### [DATA FOR REVIEW]
--
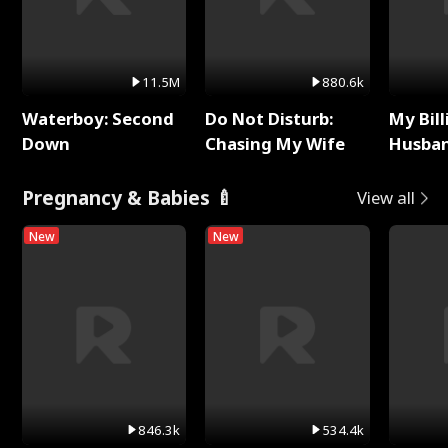
11.5M
880.6k
Waterboy: Second
Do Not Disturb:
My Bill
Down
Chasing My Wife
Husban
Remem
Pregnancy & Babies 🍼
View all
New
New
846.3k
534.4k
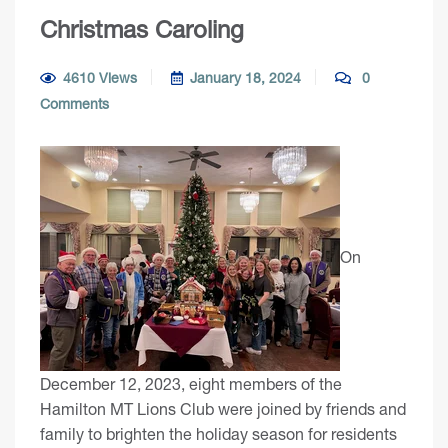
Christmas Caroling
4610 Views
January 18, 2024
0
Comments
On
December 12, 2023, eight members of the
Hamilton MT Lions Club were joined by friends and
family to brighten the holiday season for residents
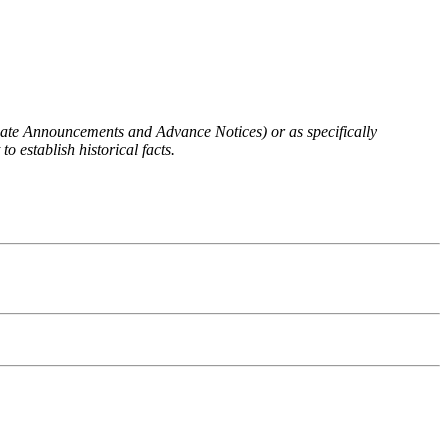
 Rate Announcements and Advance Notices) or as specifically
o establish historical facts.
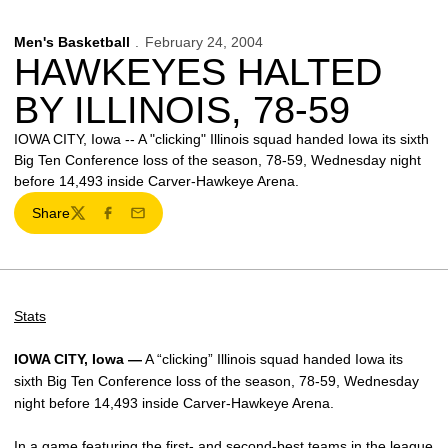
Men's Basketball
February 24, 2004
HAWKEYES HALTED
BY ILLINOIS, 78-59
IOWA CITY, Iowa -- A "clicking" Illinois squad handed Iowa its sixth
Big Ten Conference loss of the season, 78-59, Wednesday night
before 14,493 inside Carver-Hawkeye Arena.
Share
Twitter
Facebook
Email
Stats
IOWA CITY, Iowa —
A “clicking” Illinois squad handed Iowa its
sixth Big Ten Conference loss of the season, 78-59, Wednesday
night before 14,493 inside Carver-Hawkeye Arena.
In a game featuring the first- and second-best teams in the league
--
### [EXERCISE OBJECTIVE]
Collect every line from the records above that contains the word "handed".

### [COMPLETED TASK]
IOWA CITY, Iowa -- A "clicking" Illinois squad handed Iowa its sixth
A “clicking” Illinois squad handed Iowa its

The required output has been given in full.